Graham Saunders teaches the Water Resource Management course at Lakehead University. He stressed the significance of all points where the pipeline is even near water.

“I think virtually all the waterways we’re talking about crossing are significant because if something goes wrong, the dilbit can go into streams and downstream through the basin,” he said. 

“The terms of reference are ‘water crossings’ but there’s no mention of ‘water parallel to.’ So if we have a pipeline going next to a lake for a kilometre or two or three or whatever it is, it’s also significant.”

Those kinds of concerns drove Tanice Marcella to become the chairwoman of Common Voice Northwest’s Energy East Task Force.

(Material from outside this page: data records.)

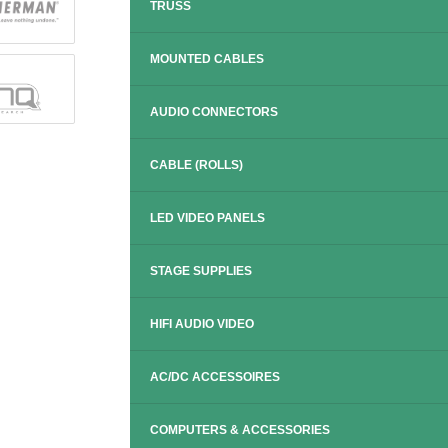
TRUSS
MOUNTED CABLES
AUDIO CONNECTORS
CABLE (ROLLS)
LED VIDEO PANELS
STAGE SUPPLIES
HIFI AUDIO VIDEO
AC/DC ACCESSOIRES
COMPUTERS & ACCESSORIES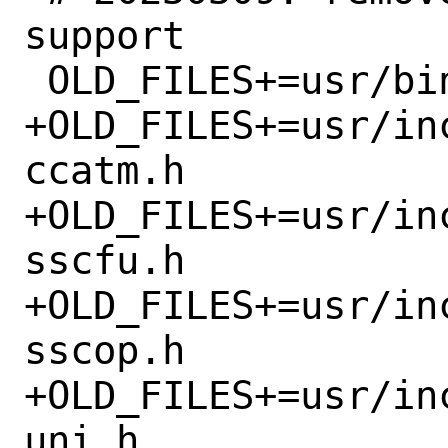
support

 OLD_FILES+=usr/bin/sscop

+OLD_FILES+=usr/in
ccatm.h

+OLD_FILES+=usr/in
sscfu.h

+OLD_FILES+=usr/in
sscop.h

+OLD_FILES+=usr/in
uni.h
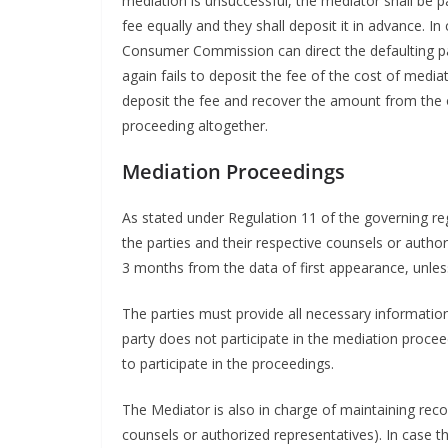
mediation is unsuccessful, the mediator shall be pa
fee equally and they shall deposit it in advance. In
Consumer Commission can direct the defaulting par
again fails to deposit the fee of the cost of med
deposit the fee and recover the amount from the o
proceeding altogether.
Mediation Proceedings
As stated under Regulation 11 of the governing reg
the parties and their respective counsels or author
3 months from the data of first appearance, unl
The parties must provide all necessary information 
party does not participate in the mediation proc
to participate in the proceedings.
The Mediator is also in charge of maintaining recor
counsels or authorized representatives). In case t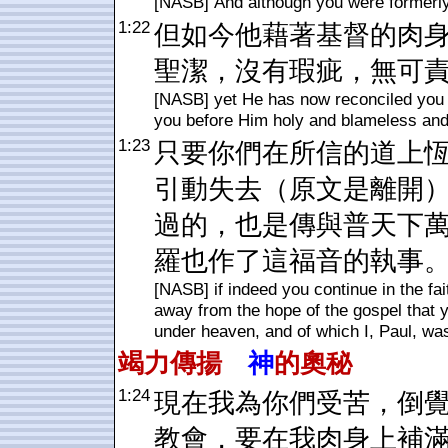
[NASB] And although you were formerly 
1:22
但如今他藉著基督的肉
聖潔，沒有瑕疵，無可
[NASB] yet He has now reconciled you i
you before Him holy and blameless and
1:23
只要你們在所信的道上
引動失去（原文是離開
過的，也是傳與普天下
羅也作了這福音的執事
[NASB] if indeed you continue in the fa
away from the hope of the gospel that 
under heaven, and of which I, Paul, wa
竭力傳揚
神
的奧秘
1:24
現在我為你們受苦，倒
教會，要在我肉身上補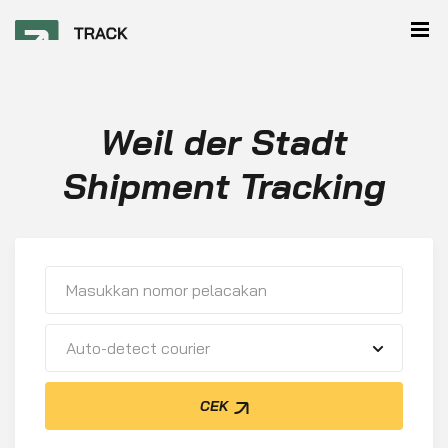
Weil der Stadt
Shipment Tracking
Auto-detect courier
CEK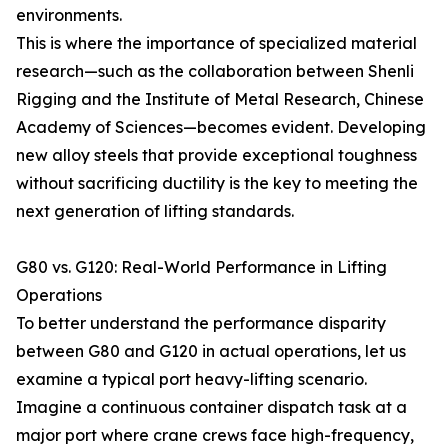
environments.
This is where the importance of specialized material
research—such as the collaboration between Shenli
Rigging and the Institute of Metal Research, Chinese
Academy of Sciences—becomes evident. Developing
new alloy steels that provide exceptional toughness
without sacrificing ductility is the key to meeting the
next generation of lifting standards.
G80 vs. G120: Real-World Performance in Lifting
Operations
To better understand the performance disparity
between G80 and G120 in actual operations, let us
examine a typical port heavy-lifting scenario.
Imagine a continuous container dispatch task at a
major port where crane crews face high-frequency,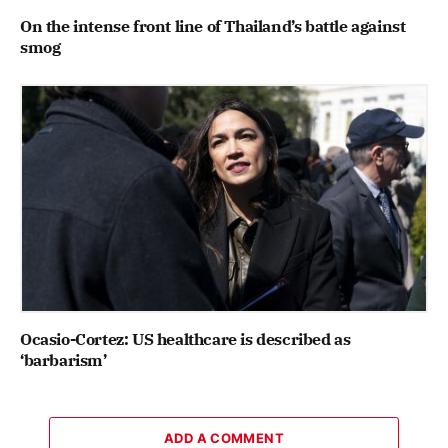
On the intense front line of Thailand’s battle against
smog
Ocasio-Cortez: US healthcare is described as
‘barbarism’
ADD A COMMENT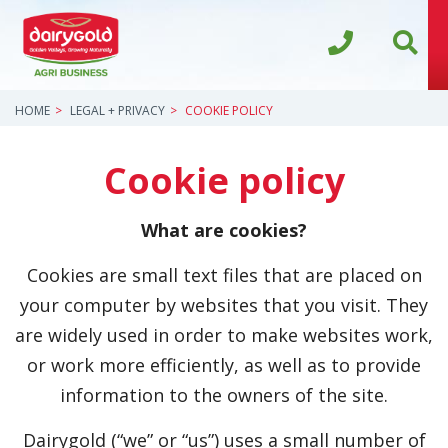
HOME
LEGAL + PRIVACY
COOKIE POLICY
Cookie policy
What are cookies?
Cookies are small text files that are placed on
your computer by websites that you visit. They
are widely used in order to make websites work,
or work more efficiently, as well as to provide
information to the owners of the site.
Dairygold (“we” or “us”) uses a small number of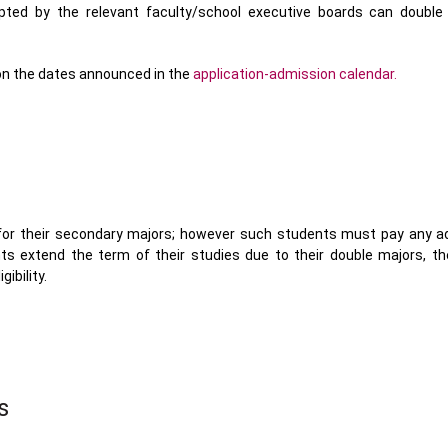
epted by the relevant faculty/school executive boards can double
 on the dates announced in the
application-admission calendar.
 for their secondary majors; however such students must pay any ad
nts extend the term of their studies due to their double majors, th
ibility.
s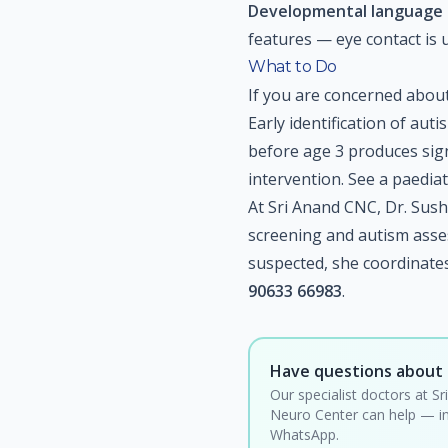
Developmental language 
features — eye contact is 
What to Do
If you are concerned about 
Early identification of aut
before age 3 produces sign
intervention. See a paedia
At Sri Anand CNC, Dr. Sus
screening and autism asse
suspected, she coordinates 
90633 66983
.
Have questions about 
Our specialist doctors at Sr
Neuro Center can help — in
WhatsApp.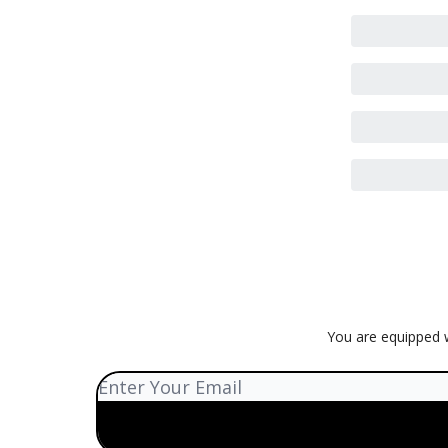
You are equipped w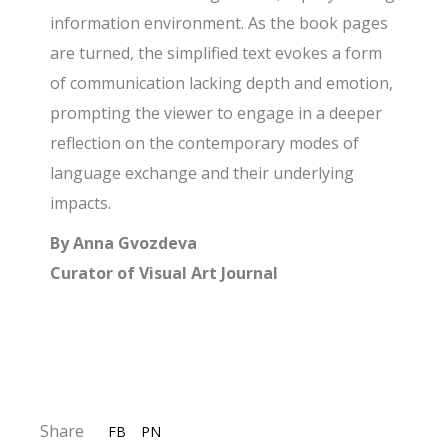
information environment. As the book pages
are turned, the simplified text evokes a form
of communication lacking depth and emotion,
prompting the viewer to engage in a deeper
reflection on the contemporary modes of
language exchange and their underlying
impacts.
By Anna Gvozdeva
Curator of Visual Art Journal
Share
FB
PN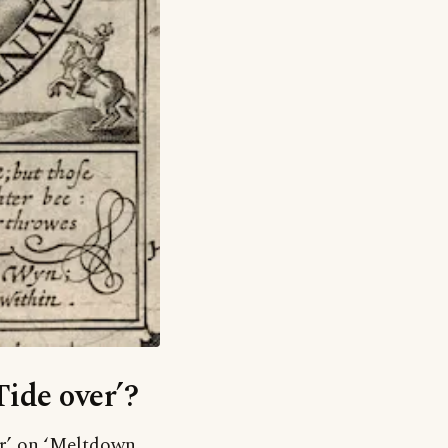
Tide over’?
er’ on ‘Meltdown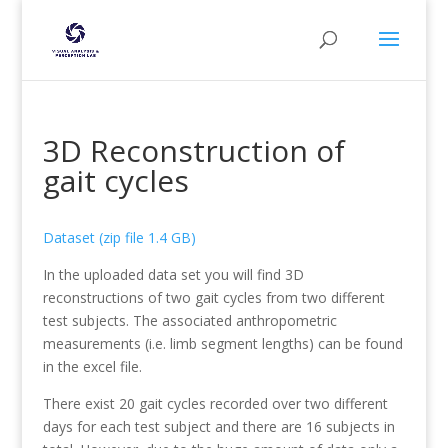
3D Reconstruction of
gait cycles
Dataset (zip file 1.4 GB)
In the uploaded data set you will find 3D
reconstructions of two gait cycles from two different
test subjects. The associated anthropometric
measurements (i.e. limb segment lengths) can be found
in the excel file.
There exist 20 gait cycles recorded over two different
days for each test subject and there are 16 subjects in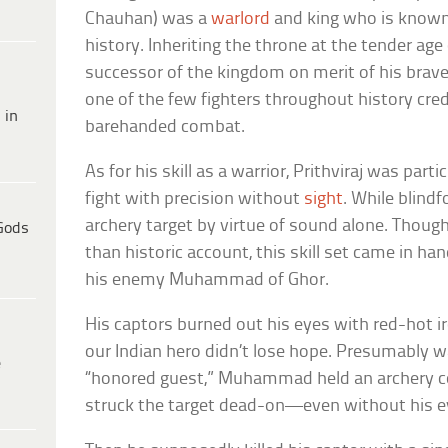
Chauhan) was a
warlord
and king who is known 
history. Inheriting the throne at the tender age
successor of the kingdom on merit of his braver
one of the few fighters throughout history credi
 in
barehanded combat.
As for his skill as a warrior, Prithviraj was parti
fight with precision without
sight
. While blindf
archery target by virtue of sound alone. Though 
Gods
than historic account, this skill set came in 
his enemy Muhammad of Ghor.
His captors burned out his eyes with red-hot ir
our Indian hero didn’t lose hope. Presumably w
e
“honored guest,” Muhammad held an archery co
struck the target dead-on—even without his e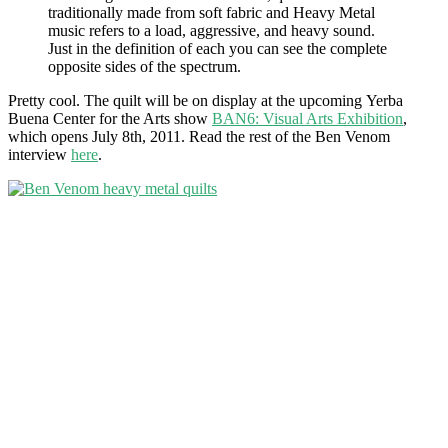
traditionally made from soft fabric and Heavy Metal
music refers to a load, aggressive, and heavy sound.
Just in the definition of each you can see the complete
opposite sides of the spectrum.
Pretty cool. The quilt will be on display at the upcoming Yerba
Buena Center for the Arts show
BAN6: Visual Arts Exhibition
,
which opens July 8th, 2011. Read the rest of the Ben Venom
interview
here
.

Marcella had questions about the pipeline’s age as well as the risk of oil transfer through pipelines and over rail but nothing concerned her so much as the oft-repeated term, “significant water crossing” that appears in TransCanada Pipelines’ application for conversion.

She said Common Voice Northwest was among the only organizations in the region with intervenor status and hence, among the only voices the pipeline conversion process would hear out.

“In TransCanada pipelines’ application for the pipeline, the term ‘significant water crossing’ was very vague. We need that to be defined,” she said.

“I don’t know why more groups didn’t apply for intervenor status. I’m a concerned citizen so I became involved and I wanted to be involved with someone who was proactive. “

Although many vocal attendees opposed the pipeline unequivocally, others stood up as the project’s supporters. David Boileau pointed out a number of Northwestern Ontario’s workers went west over the last decade and have made good living from the oil sands.

Boileau was unmoved by dissident arguments that decreasing the oil supply will trigger sufficient innovation in alternative energy as he insisted oil transporation by rail still constitutes a greater threat to environmental safety than would a converted Energy East Pipeline.  

“Right now, oil is going across all these rivers in a very uncontrolled situation in terms of rail car traffic so we have a lot more risk in the next 20 years of rail cars going into the Nipigon River than we do having an oil spill by pipeline.”